Getting bad news from the doctor is devastating. Here's a plan to help empower patients for the road ahead.

Claire Snyman is a brain tumor survivor who now is helping other patients be better advocates for themselves.
Claire Snyman is a brain tumor survivor who now is helping other patients be better advocates for themselves.Read morePhotobin Photography

A serious health diagnosis can leave anyone feeling shattered and powerless, unsure where to turn. How do we ride the wave of uncertainty?

After my brain tumor diagnosis, I realized there would be many roles I would take on. I knew I had to shake the feelings of being helpless. So I tried to apply the same skills I used in my job as a product manager to navigate the uncharted waters of the health-care system. So I became a:

  1. Tracker: I tracked how I was feeling, what my doctors were saying, and kept copies of all my medical reports. I became the holder of all information about my condition in my big red binder. This became my voice.

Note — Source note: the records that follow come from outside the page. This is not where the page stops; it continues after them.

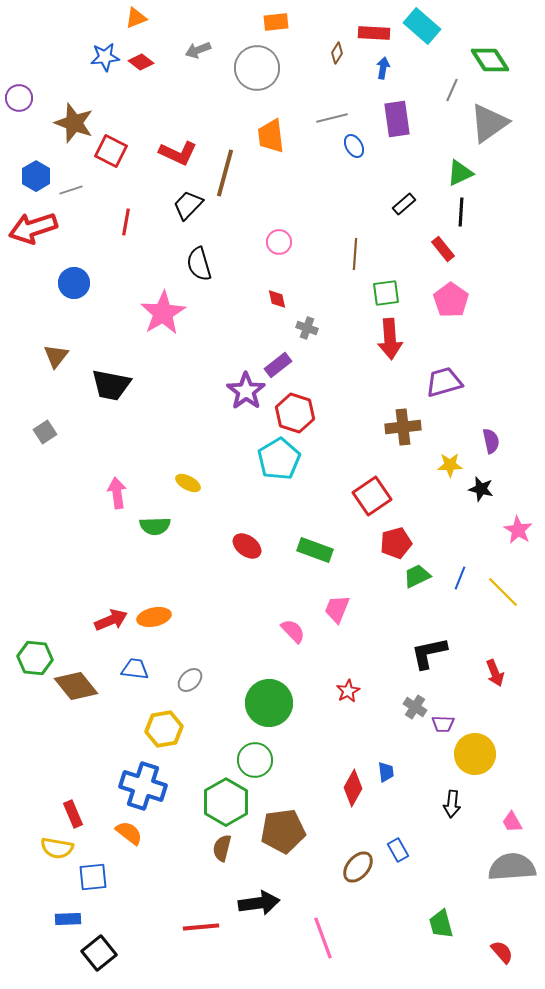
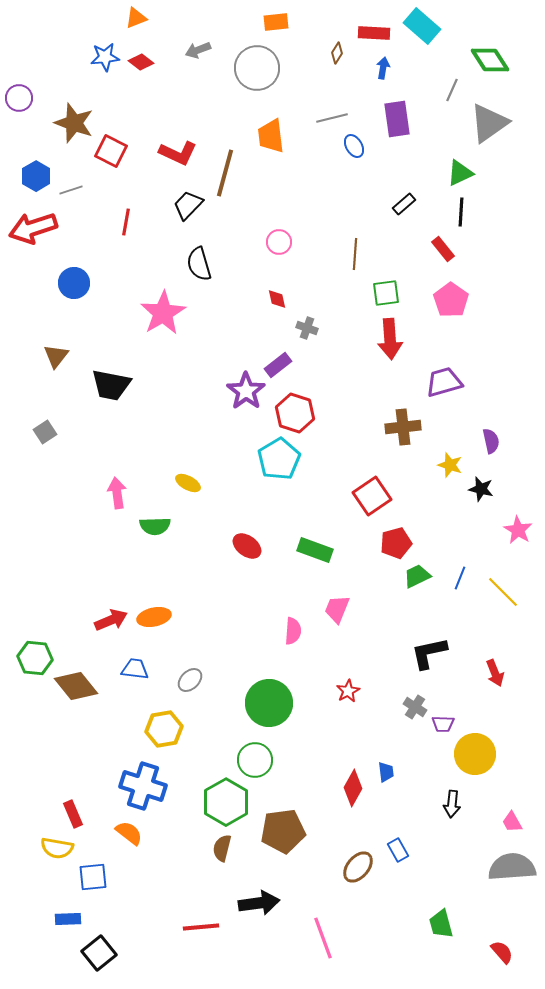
yellow star at (450, 465): rotated 20 degrees clockwise
pink semicircle at (293, 631): rotated 48 degrees clockwise
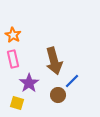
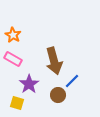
pink rectangle: rotated 48 degrees counterclockwise
purple star: moved 1 px down
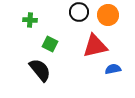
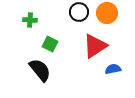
orange circle: moved 1 px left, 2 px up
red triangle: rotated 20 degrees counterclockwise
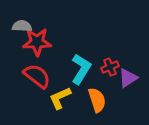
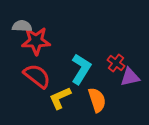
red star: moved 1 px left, 1 px up
red cross: moved 6 px right, 4 px up; rotated 30 degrees counterclockwise
purple triangle: moved 2 px right, 1 px up; rotated 20 degrees clockwise
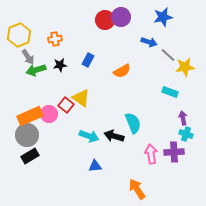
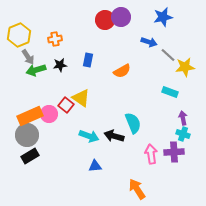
blue rectangle: rotated 16 degrees counterclockwise
cyan cross: moved 3 px left
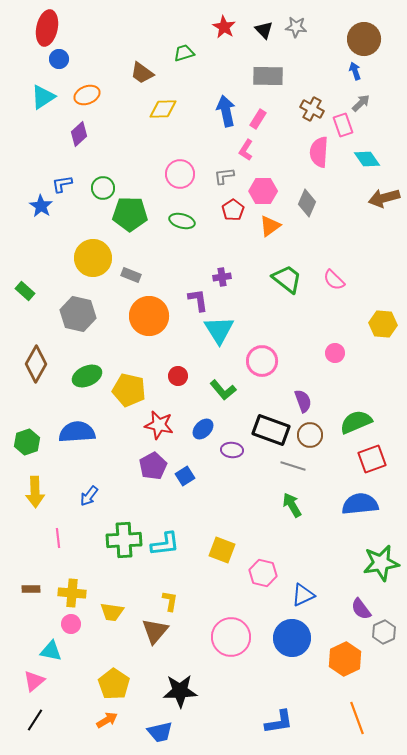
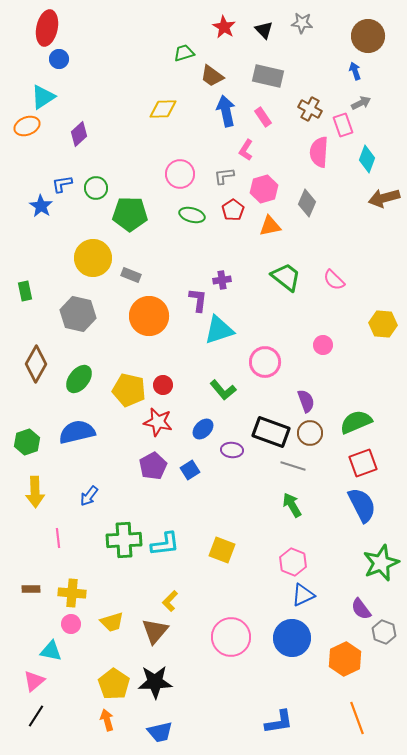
gray star at (296, 27): moved 6 px right, 4 px up
brown circle at (364, 39): moved 4 px right, 3 px up
brown trapezoid at (142, 73): moved 70 px right, 3 px down
gray rectangle at (268, 76): rotated 12 degrees clockwise
orange ellipse at (87, 95): moved 60 px left, 31 px down
gray arrow at (361, 103): rotated 18 degrees clockwise
brown cross at (312, 109): moved 2 px left
pink rectangle at (258, 119): moved 5 px right, 2 px up; rotated 66 degrees counterclockwise
cyan diamond at (367, 159): rotated 56 degrees clockwise
green circle at (103, 188): moved 7 px left
pink hexagon at (263, 191): moved 1 px right, 2 px up; rotated 16 degrees counterclockwise
green ellipse at (182, 221): moved 10 px right, 6 px up
orange triangle at (270, 226): rotated 25 degrees clockwise
purple cross at (222, 277): moved 3 px down
green trapezoid at (287, 279): moved 1 px left, 2 px up
green rectangle at (25, 291): rotated 36 degrees clockwise
purple L-shape at (198, 300): rotated 15 degrees clockwise
cyan triangle at (219, 330): rotated 44 degrees clockwise
pink circle at (335, 353): moved 12 px left, 8 px up
pink circle at (262, 361): moved 3 px right, 1 px down
green ellipse at (87, 376): moved 8 px left, 3 px down; rotated 28 degrees counterclockwise
red circle at (178, 376): moved 15 px left, 9 px down
purple semicircle at (303, 401): moved 3 px right
red star at (159, 425): moved 1 px left, 3 px up
black rectangle at (271, 430): moved 2 px down
blue semicircle at (77, 432): rotated 9 degrees counterclockwise
brown circle at (310, 435): moved 2 px up
red square at (372, 459): moved 9 px left, 4 px down
blue square at (185, 476): moved 5 px right, 6 px up
blue semicircle at (360, 504): moved 2 px right, 1 px down; rotated 69 degrees clockwise
green star at (381, 563): rotated 12 degrees counterclockwise
pink hexagon at (263, 573): moved 30 px right, 11 px up; rotated 8 degrees clockwise
yellow L-shape at (170, 601): rotated 145 degrees counterclockwise
yellow trapezoid at (112, 612): moved 10 px down; rotated 25 degrees counterclockwise
gray hexagon at (384, 632): rotated 15 degrees counterclockwise
black star at (180, 691): moved 25 px left, 9 px up
black line at (35, 720): moved 1 px right, 4 px up
orange arrow at (107, 720): rotated 75 degrees counterclockwise
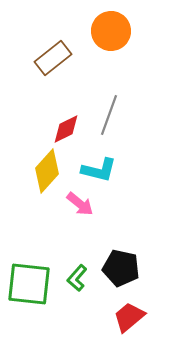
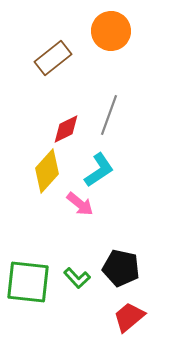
cyan L-shape: rotated 48 degrees counterclockwise
green L-shape: rotated 84 degrees counterclockwise
green square: moved 1 px left, 2 px up
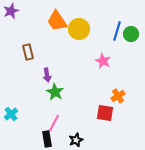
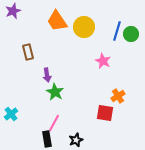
purple star: moved 2 px right
yellow circle: moved 5 px right, 2 px up
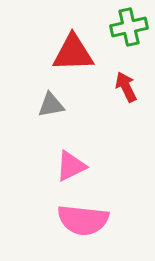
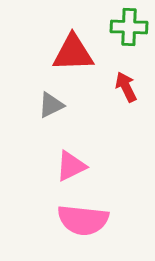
green cross: rotated 15 degrees clockwise
gray triangle: rotated 16 degrees counterclockwise
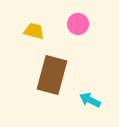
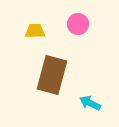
yellow trapezoid: moved 1 px right; rotated 15 degrees counterclockwise
cyan arrow: moved 3 px down
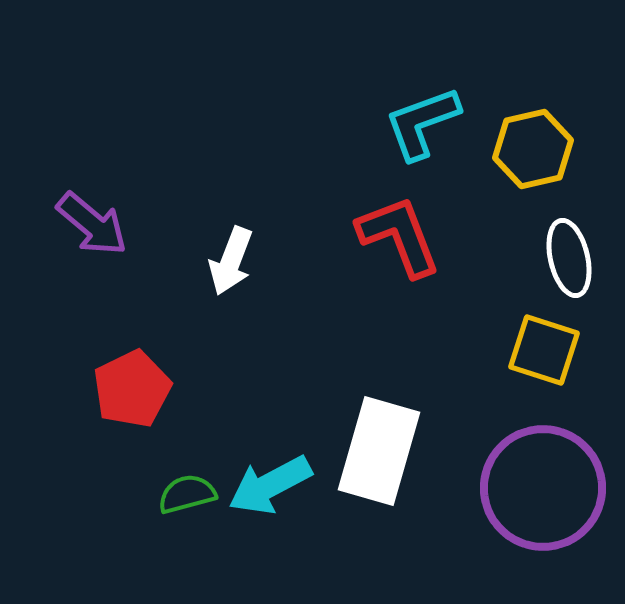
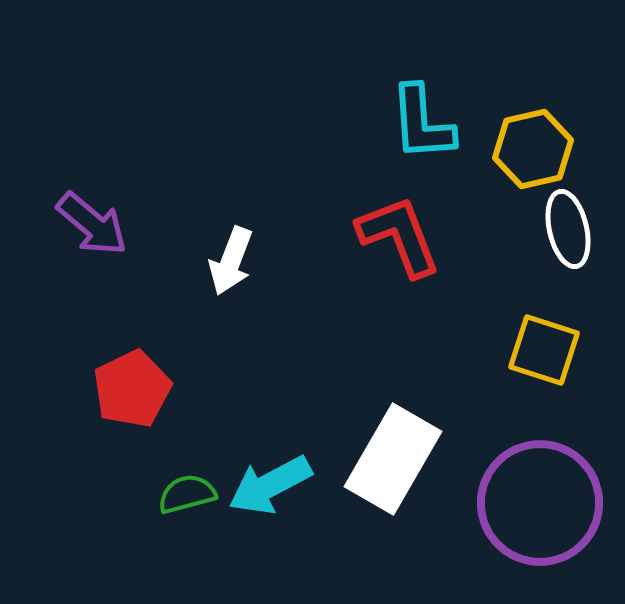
cyan L-shape: rotated 74 degrees counterclockwise
white ellipse: moved 1 px left, 29 px up
white rectangle: moved 14 px right, 8 px down; rotated 14 degrees clockwise
purple circle: moved 3 px left, 15 px down
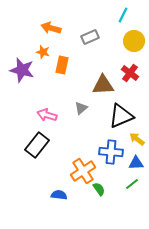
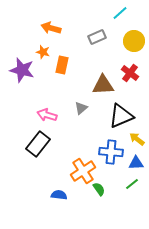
cyan line: moved 3 px left, 2 px up; rotated 21 degrees clockwise
gray rectangle: moved 7 px right
black rectangle: moved 1 px right, 1 px up
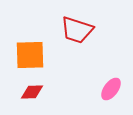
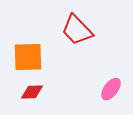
red trapezoid: rotated 28 degrees clockwise
orange square: moved 2 px left, 2 px down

  1. Educator: I educated myself on my condition so that I could have informed discussions with my health-care team.

  1. Asker: I started to be curious and ask questions like "Why?," "What if?," and "How can we do this together?" This was the most challenging — learning to find the courage to ask questions. But it also opened up a new channel of communication with my doctor.

  1. Manager: I knew that teams can become effective with good management and maybe the same could be true for my health care. I set objectives such as: What do I want for my health care, from my medical team, and from the doctor's appointment I was about to attend? This helped remove some of the emotion and helped regain control of uncertain situations.

Did you notice Tracker, Educator, Asker and Manager spell the word T.E.A.M?

Along with my support team at home and my medical team in the health-care system, I now had another T.E.A.M by my side. This T.E.A.M. approach, that I started using during my patient journey, helped me to take more responsibility for my care, manage my condition with my health-care partners, and have a better overall health experience. I was now an active participant in my health care in collaboration with my medical team.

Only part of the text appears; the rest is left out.